> **Requirement**: What is needed is an exact copy of the lines in the listing below, from the one with "search Clarkson Laboratory" up to and including the one with "and (iv) you", with no other lines.

[Start of section]

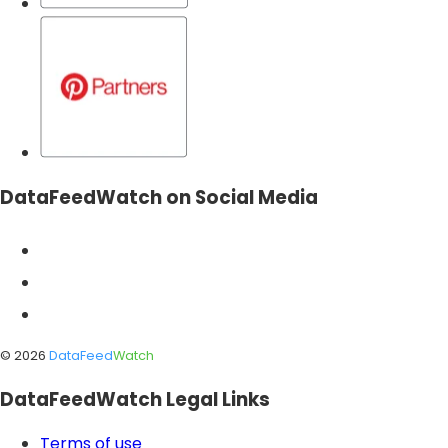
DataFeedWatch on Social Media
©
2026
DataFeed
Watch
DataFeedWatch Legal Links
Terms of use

[End of section]
[Start of section]

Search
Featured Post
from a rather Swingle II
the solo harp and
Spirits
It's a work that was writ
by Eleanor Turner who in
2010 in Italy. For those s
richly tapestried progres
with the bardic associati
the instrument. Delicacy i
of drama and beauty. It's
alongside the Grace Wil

[End of section]
[Start of section]

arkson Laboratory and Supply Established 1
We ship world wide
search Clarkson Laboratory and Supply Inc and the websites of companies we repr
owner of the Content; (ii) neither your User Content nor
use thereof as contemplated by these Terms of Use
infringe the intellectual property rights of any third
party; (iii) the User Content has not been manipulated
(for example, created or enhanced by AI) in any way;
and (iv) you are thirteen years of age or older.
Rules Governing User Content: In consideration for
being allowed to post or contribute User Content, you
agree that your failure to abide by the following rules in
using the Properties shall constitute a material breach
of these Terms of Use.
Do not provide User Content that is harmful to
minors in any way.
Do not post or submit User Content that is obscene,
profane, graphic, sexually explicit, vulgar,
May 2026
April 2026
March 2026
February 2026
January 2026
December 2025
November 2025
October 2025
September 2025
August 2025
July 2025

[End of section]

> **Your solution**:
search Clarkson Laboratory and Supply Inc and the websites of companies we repr
owner of the Content; (ii) neither your User Content nor
use thereof as contemplated by these Terms of Use
infringe the intellectual property rights of any third
party; (iii) the User Content has not been manipulated
(for example, created or enhanced by AI) in any way;
and (iv) you are thirteen years of age or older.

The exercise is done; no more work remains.